(Stored data entries)
*** Block opens ***

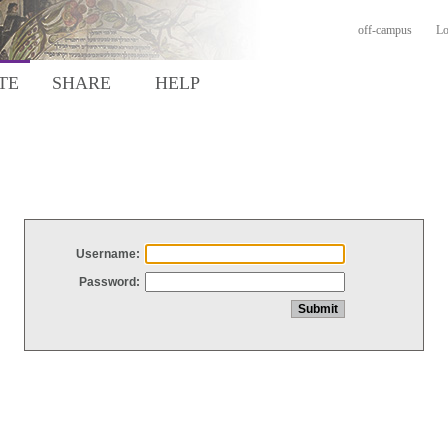
off-campus
Lo
TE
SHARE
HELP
Username:
Password:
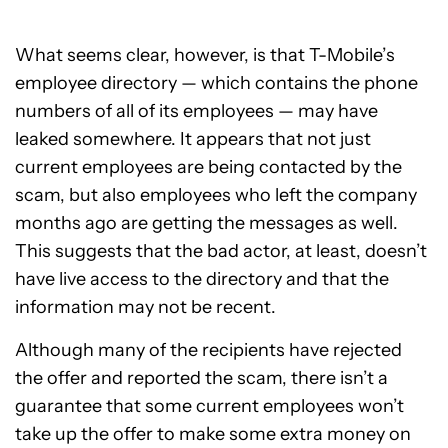
What seems clear, however, is that T-Mobile’s
employee directory — which contains the phone
numbers of all of its employees — may have
leaked somewhere. It appears that not just
current employees are being contacted by the
scam, but also employees who left the company
months ago are getting the messages as well.
This suggests that the bad actor, at least, doesn’t
have live access to the directory and that the
information may not be recent.
Although many of the recipients have rejected
the offer and reported the scam, there isn’t a
guarantee that some current employees won’t
take up the offer to make some extra money on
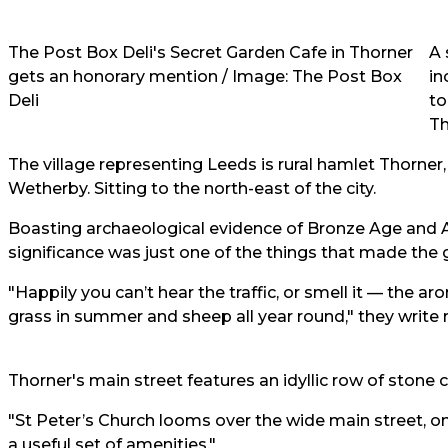
The Post Box Deli's Secret Garden Cafe in Thorner
A 
gets an honorary mention / Image: The Post Box
in
Deli
to
Th
The village representing Leeds is rural hamlet Thorner
Wetherby. Sitting to the north-east of the city.
Boasting archaeological evidence of Bronze Age and A
significance was just one of the things that made the
"Happily you can’t hear the traffic, or smell it — the 
grass in summer and sheep all year round," they write 
Thorner's main street features an idyllic row of stone
"St Peter’s Church looms over the wide main street,
a useful set of amenities."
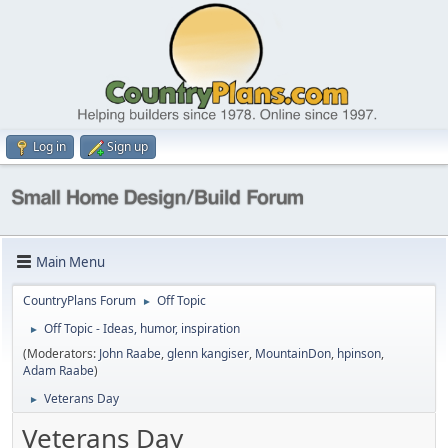
Log in
Sign up
Main Menu
CountryPlans Forum
Off Topic
►
Off Topic - Ideas, humor, inspiration
►
(Moderators:
John Raabe
,
glenn kangiser
,
MountainDon
,
hpinson
,
Adam Raabe
)
Veterans Day
►
Veterans Day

*** Block closes ***

**YOUR INSTRUCTIONS:**
Make an exact copy of the records above, one that has none of the pictures.

**OUTPUT FOR THIS EXERCISE:**
off-campus
Lo
TE
SHARE
HELP
Username:
Password:
What seems clear, however, is that T-Mobile’s
employee directory — which contains the phone
numbers of all of its employees — may have
leaked somewhere. It appears that not just
current employees are being contacted by the
scam, but also employees who left the company
months ago are getting the messages as well.
This suggests that the bad actor, at least, doesn’t
have live access to the directory and that the
information may not be recent.
Although many of the recipients have rejected
the offer and reported the scam, there isn’t a
guarantee that some current employees won’t
take up the offer to make some extra money on
The Post Box Deli's Secret Garden Cafe in Thorner
A 
gets an honorary mention / Image: The Post Box
in
Deli
to
Th
The village representing Leeds is rural hamlet Thorner
Wetherby. Sitting to the north-east of the city.
Boasting archaeological evidence of Bronze Age and A
significance was just one of the things that made the
"Happily you can’t hear the traffic, or smell it — the 
grass in summer and sheep all year round," they write 
Thorner's main street features an idyllic row of stone
"St Peter’s Church looms over the wide main street,
a useful set of amenities."
Log in
Sign up
Main Menu
CountryPlans Forum
Off Topic
►
Off Topic - Ideas, humor, inspiration
►
(Moderators:
John Raabe
,
glenn kangiser
,
MountainDon
,
hpinson
,
Adam Raabe
)
Veterans Day
►
Veterans Day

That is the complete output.